Sunday, June 14, 2009

Gender exists everywhere, remember?

The Boston Globe has a gorgeous set of photographs (The Globe is always incredible for pictures) about the Iranian elections (pre-protests). This one really stood out to me:


A wheelchair-bound supporter of Iranian President Mahmoud Ahmadinejad is lifted above the crowd at his final election campaign rally, on Azadi street in western Tehran, Iran, Wednesday, June 10, 2009. (AP Photo/Ben Curtis)

I mean, wow.

But something that struck me was the fact that several of the pictures of Mousavi supporters show crowds that are entirely or overwhelmingly composed of women. Look:





There are more. (Really, check the whole thing out, it's gorgeous.) Especially in the context of Anna's discussion of gender in the Lebanese elections at Feministing, I find this interesting. It may be that conservative women are simply less likely to attend rallies (where are all the male reformists, though?
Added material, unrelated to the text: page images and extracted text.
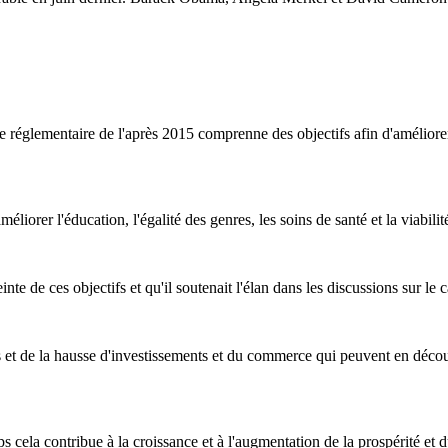
e réglementaire de l'après 2015 comprenne des objectifs afin d'améliore
iorer l'éducation, l'égalité des genres, les soins de santé et la viabili
inte de ces objectifs et qu'il soutenait l'élan dans les discussions sur le
t de la hausse d'investissements et du commerce qui peuvent en découler
cela contribue à la croissance et à l'augmentation de la prospérité et d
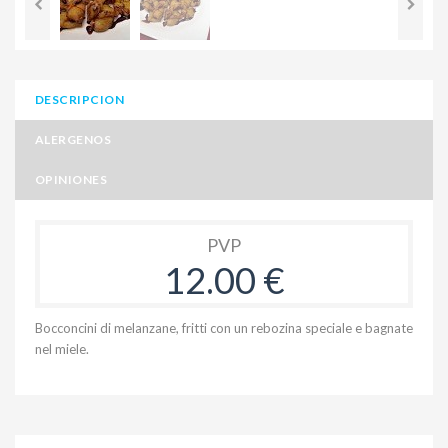
DESCRIPCION
ALERGENOS
OPINIONES
PVP
12.00 €
Bocconcini di melanzane, fritti con un rebozina speciale e bagnate
nel miele.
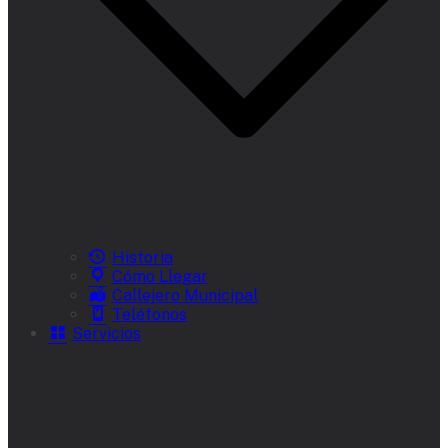
Historia
Cómo Llegar
Callejero Municipal
Teléfonos
Servicios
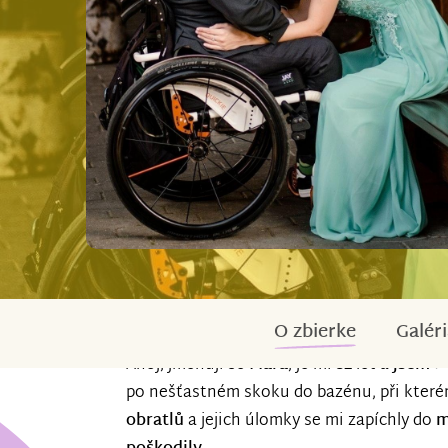
O zbierke
Galéri
Ahoj, jmenuji se
Mára
, je mi 32 let a
jsem 9
po nešťastném skoku do bazénu, při kter
obratlů
a jejich úlomky se mi zapíchly do
m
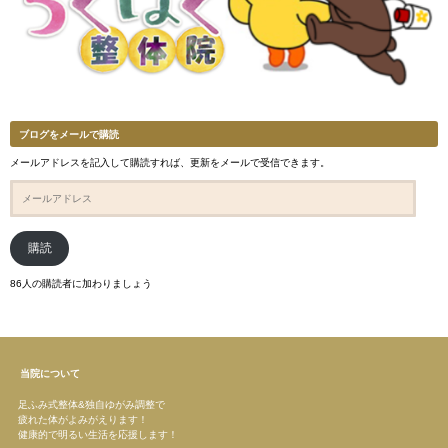
ブログをメールで購読
メールアドレスを記入して購読すれば、更新をメールで受信できます。
メ
ー
ル
ア
ド
購読
レ
ス
86人の購読者に加わりましょう
当院について
足ふみ式整体&独自ゆがみ調整で
疲れた体がよみがえります！
健康的で明るい生活を応援します！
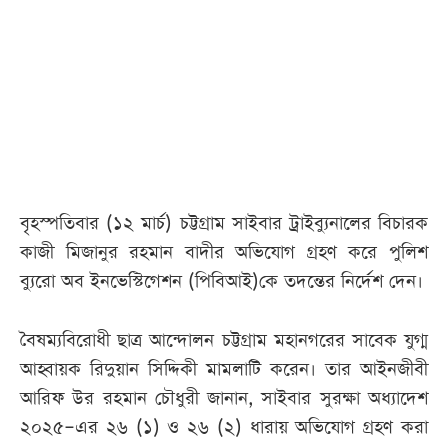
বৃহস্পতিবার (১২ মার্চ) চট্টগ্রাম সাইবার ট্রাইব্যুনালের বিচারক
কাজী মিজানুর রহমান বাদীর অভিযোগ গ্রহণ করে পুলিশ
ব্যুরো অব ইনভেস্টিগেশন (পিবিআই)কে তদন্তের নির্দেশ দেন।
বৈষম্যবিরোধী ছাত্র আন্দোলন চট্টগ্রাম মহানগরের সাবেক যুগ্ম
আহ্বায়ক রিদুয়ান সিদ্দিকী মামলাটি করেন। তার আইনজীবী
আরিফ উর রহমান চৌধুরী জানান, সাইবার সুরক্ষা অধ্যাদেশ
২০২৫–এর ২৬ (১) ও ২৬ (২) ধারায় অভিযোগ গ্রহণ করা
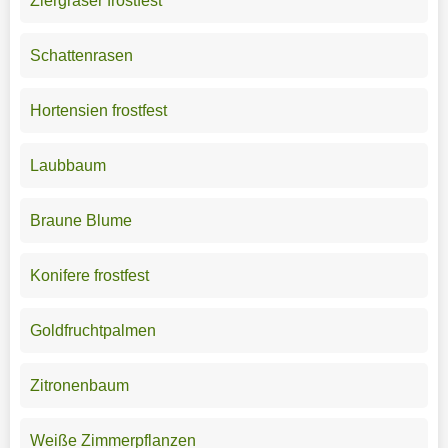
Ziergräser frostfest
Schattenrasen
Hortensien frostfest
Laubbaum
Braune Blume
Konifere frostfest
Goldfruchtpalmen
Zitronenbaum
Weiße Zimmerpflanzen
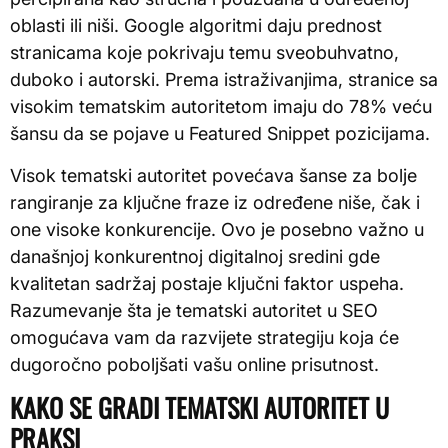
oblasti ili niši. Google algoritmi daju prednost
stranicama koje pokrivaju temu sveobuhvatno,
duboko i autorski. Prema istraživanjima, stranice sa
visokim tematskim autoritetom imaju do 78% veću
šansu da se pojave u Featured Snippet pozicijama.
Visok tematski autoritet povećava šanse za bolje
rangiranje za ključne fraze iz određene niše, čak i
one visoke konkurencije. Ovo je posebno važno u
današnjoj konkurentnoj digitalnoj sredini gde
kvalitetan sadržaj postaje ključni faktor uspeha.
Razumevanje šta je tematski autoritet u SEO
omogućava vam da razvijete strategiju koja će
dugoročno poboljšati vašu online prisutnost.
KAKO SE GRADI TEMATSKI AUTORITET U
PRAKSI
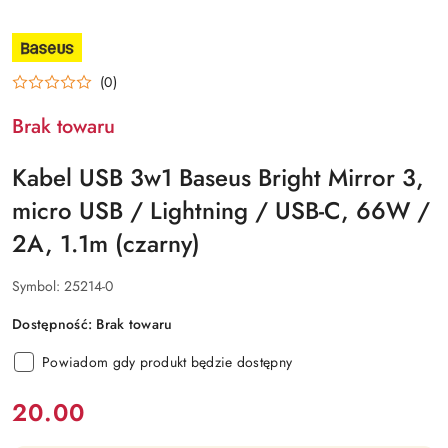
NAZWA
PRODUCENTA:
BASEUS
(0)
Brak towaru
Kabel USB 3w1 Baseus Bright Mirror 3,
micro USB / Lightning / USB-C, 66W /
2A, 1.1m (czarny)
Symbol:
25214-0
Dostępność:
Brak towaru
Powiadom gdy produkt będzie dostępny
cena:
20.00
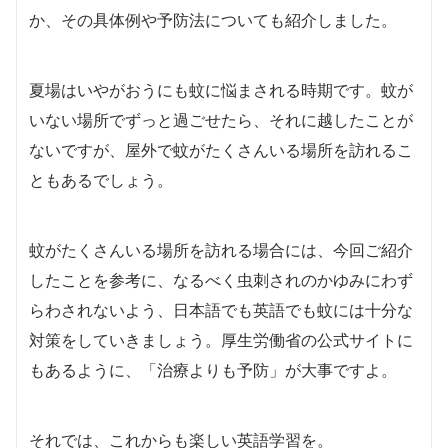
か、その具体例や予防法についても紹介しました。
夏場はいやがおうにも蚊に悩まされる時期です。蚊が
いない場所でずっと過ごせたら、それに越したことが
ないですが、屋外で蚊がたくさんいる場所を訪れるこ
ともあるでしょう。
蚊がたくさんいる場所を訪れる場合には、今回ご紹介
したことを参考に、なるべく虫刺されのかゆみにわず
らわされないよう、日本語でも英語でも蚊には十分な
対策をしていきましょう。厚生労働省の公式サイトに
もあるように、「治療よりも予防」が大事ですよ。
それでは、これからも楽しい英語学習を。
Are they not as pretty or something?) Anna:

I would like to think that the FPM’s nauseating “Sois Belle et Vote” (“Be beautiful and vote”) posters had something to do with [the opposition's loss].

[...]

Because of its sectarian political system (and corruption, and personality cults, and nepotism, and foreign interference, and its electoral law, and and and), Lebanese politics are at the extreme end of “unresponsive,” and very few politicians or parties boast nuanced, concrete platforms. But it’s one thing to not respond to female voters; it’s another to insult them.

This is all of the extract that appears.